**TASK ITEM**
The lines from the start of the data up to and including the one with "leverera originalreservdelar till" should be returned exactly, and nothing else.

(Data extracted from a collection)
--- START ---

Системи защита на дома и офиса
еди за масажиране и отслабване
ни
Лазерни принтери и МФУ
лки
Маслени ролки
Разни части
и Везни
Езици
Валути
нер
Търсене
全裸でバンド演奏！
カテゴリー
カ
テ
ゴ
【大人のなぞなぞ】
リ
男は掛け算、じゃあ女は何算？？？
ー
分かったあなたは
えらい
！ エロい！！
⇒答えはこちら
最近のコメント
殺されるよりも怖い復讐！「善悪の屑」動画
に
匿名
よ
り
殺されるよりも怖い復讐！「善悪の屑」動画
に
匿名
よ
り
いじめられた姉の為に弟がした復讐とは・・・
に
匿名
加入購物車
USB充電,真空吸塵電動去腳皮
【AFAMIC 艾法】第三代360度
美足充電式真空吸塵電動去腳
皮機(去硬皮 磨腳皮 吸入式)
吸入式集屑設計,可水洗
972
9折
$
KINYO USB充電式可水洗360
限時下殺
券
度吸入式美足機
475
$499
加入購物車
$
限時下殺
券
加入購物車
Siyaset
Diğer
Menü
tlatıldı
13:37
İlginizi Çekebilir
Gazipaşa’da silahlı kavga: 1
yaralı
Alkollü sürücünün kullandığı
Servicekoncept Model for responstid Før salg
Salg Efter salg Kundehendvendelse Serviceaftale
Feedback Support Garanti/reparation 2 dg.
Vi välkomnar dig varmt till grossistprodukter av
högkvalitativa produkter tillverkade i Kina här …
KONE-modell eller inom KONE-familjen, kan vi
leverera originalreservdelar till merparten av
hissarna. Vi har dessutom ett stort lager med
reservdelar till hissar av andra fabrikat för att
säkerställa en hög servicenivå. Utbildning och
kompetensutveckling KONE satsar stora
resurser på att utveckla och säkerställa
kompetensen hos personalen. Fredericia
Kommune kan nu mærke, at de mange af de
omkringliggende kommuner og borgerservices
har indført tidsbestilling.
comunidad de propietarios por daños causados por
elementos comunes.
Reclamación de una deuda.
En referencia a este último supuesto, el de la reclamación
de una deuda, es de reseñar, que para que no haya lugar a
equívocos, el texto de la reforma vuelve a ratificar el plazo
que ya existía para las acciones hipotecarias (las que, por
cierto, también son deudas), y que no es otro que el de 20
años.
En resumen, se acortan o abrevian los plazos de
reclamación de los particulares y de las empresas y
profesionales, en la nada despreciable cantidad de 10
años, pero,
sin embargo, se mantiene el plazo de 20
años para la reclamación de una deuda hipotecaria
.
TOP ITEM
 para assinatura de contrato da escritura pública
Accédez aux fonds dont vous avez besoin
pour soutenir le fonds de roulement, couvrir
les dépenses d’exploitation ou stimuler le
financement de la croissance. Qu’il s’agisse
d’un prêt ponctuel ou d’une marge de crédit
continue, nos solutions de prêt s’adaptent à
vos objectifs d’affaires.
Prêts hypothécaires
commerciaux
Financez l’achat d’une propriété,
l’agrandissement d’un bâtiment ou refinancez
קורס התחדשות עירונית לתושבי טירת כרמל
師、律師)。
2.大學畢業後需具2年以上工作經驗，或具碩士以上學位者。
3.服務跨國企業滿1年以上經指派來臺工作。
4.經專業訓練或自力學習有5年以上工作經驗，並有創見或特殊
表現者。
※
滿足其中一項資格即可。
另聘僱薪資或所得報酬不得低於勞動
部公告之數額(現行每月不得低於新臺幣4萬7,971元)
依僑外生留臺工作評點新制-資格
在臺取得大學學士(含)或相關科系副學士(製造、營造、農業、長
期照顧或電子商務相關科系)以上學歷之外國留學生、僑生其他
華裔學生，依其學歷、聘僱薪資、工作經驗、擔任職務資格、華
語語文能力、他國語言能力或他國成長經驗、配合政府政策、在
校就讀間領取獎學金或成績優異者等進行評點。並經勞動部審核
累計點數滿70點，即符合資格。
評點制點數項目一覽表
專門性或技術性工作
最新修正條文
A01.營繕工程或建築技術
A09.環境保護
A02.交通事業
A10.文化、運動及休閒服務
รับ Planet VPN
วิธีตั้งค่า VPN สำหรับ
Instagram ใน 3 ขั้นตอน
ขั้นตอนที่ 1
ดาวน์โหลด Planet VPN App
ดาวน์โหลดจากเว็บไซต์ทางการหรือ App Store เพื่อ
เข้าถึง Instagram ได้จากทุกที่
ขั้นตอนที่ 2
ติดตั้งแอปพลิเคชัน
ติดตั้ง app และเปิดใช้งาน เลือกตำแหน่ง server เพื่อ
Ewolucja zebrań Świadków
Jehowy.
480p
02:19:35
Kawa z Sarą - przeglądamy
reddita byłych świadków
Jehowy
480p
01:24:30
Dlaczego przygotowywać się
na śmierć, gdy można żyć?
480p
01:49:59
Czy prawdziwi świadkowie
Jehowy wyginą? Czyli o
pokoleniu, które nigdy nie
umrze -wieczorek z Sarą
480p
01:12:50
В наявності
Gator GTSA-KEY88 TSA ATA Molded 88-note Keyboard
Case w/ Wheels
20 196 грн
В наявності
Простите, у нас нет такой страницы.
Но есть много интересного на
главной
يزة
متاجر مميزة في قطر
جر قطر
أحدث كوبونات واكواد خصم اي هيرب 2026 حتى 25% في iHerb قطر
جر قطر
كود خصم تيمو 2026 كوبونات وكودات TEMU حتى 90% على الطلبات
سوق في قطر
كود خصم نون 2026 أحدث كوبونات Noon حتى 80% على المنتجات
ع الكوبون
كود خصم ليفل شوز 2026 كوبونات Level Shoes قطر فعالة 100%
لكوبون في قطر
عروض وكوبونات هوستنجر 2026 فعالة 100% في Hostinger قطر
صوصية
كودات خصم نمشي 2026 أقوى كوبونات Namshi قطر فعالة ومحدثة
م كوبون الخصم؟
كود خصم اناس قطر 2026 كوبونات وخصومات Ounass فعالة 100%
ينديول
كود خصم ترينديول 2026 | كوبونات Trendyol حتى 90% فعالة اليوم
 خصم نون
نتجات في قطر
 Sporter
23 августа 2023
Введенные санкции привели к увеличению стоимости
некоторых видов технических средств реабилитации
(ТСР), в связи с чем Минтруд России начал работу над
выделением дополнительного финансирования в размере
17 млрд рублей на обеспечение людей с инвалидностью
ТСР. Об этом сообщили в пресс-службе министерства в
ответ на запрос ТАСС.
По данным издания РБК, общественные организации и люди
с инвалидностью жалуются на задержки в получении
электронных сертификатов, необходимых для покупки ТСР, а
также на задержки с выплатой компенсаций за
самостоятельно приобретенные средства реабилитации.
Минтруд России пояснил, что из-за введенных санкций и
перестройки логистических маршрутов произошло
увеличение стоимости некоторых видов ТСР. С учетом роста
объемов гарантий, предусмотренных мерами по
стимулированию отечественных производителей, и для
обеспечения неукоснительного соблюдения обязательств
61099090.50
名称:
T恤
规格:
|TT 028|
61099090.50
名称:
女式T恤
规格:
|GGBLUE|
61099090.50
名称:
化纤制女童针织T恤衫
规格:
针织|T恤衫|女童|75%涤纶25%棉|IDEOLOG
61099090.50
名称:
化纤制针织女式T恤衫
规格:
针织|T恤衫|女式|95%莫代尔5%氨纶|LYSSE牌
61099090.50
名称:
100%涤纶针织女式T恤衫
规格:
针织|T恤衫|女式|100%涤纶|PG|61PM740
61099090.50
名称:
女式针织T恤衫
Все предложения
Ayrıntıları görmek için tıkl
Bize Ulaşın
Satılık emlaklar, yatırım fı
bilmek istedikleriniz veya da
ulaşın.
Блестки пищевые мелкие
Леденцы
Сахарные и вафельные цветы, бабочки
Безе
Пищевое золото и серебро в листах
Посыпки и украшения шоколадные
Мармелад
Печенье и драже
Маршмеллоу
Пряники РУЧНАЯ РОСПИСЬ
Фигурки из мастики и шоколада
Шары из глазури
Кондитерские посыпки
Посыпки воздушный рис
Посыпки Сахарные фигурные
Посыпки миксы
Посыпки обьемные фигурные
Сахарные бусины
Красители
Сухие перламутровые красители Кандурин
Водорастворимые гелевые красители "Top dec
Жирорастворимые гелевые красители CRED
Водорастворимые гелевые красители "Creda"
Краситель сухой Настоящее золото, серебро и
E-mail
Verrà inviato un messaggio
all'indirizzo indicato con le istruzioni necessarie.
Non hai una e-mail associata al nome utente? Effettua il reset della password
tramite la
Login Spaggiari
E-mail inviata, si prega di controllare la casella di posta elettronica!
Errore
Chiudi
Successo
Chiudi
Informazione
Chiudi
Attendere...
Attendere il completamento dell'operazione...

--- END ---

**PROBLEM SOLUTION**
Системи защита на дома и офиса
еди за масажиране и отслабване
ни
Лазерни принтери и МФУ
лки
Маслени ролки
Разни части
и Везни
Езици
Валути
нер
Търсене
全裸でバンド演奏！
カテゴリー
カ
テ
ゴ
【大人のなぞなぞ】
リ
男は掛け算、じゃあ女は何算？？？
ー
分かったあなたは
えらい
！ エロい！！
⇒答えはこちら
最近のコメント
殺されるよりも怖い復讐！「善悪の屑」動画
に
匿名
よ
り
殺されるよりも怖い復讐！「善悪の屑」動画
に
匿名
よ
り
いじめられた姉の為に弟がした復讐とは・・・
に
匿名
加入購物車
USB充電,真空吸塵電動去腳皮
【AFAMIC 艾法】第三代360度
美足充電式真空吸塵電動去腳
皮機(去硬皮 磨腳皮 吸入式)
吸入式集屑設計,可水洗
972
9折
$
KINYO USB充電式可水洗360
限時下殺
券
度吸入式美足機
475
$499
加入購物車
$
限時下殺
券
加入購物車
Siyaset
Diğer
Menü
tlatıldı
13:37
İlginizi Çekebilir
Gazipaşa’da silahlı kavga: 1
yaralı
Alkollü sürücünün kullandığı
Servicekoncept Model for responstid Før salg
Salg Efter salg Kundehendvendelse Serviceaftale
Feedback Support Garanti/reparation 2 dg.
Vi välkomnar dig varmt till grossistprodukter av
högkvalitativa produkter tillverkade i Kina här …
KONE-modell eller inom KONE-familjen, kan vi
leverera originalreservdelar till merparten av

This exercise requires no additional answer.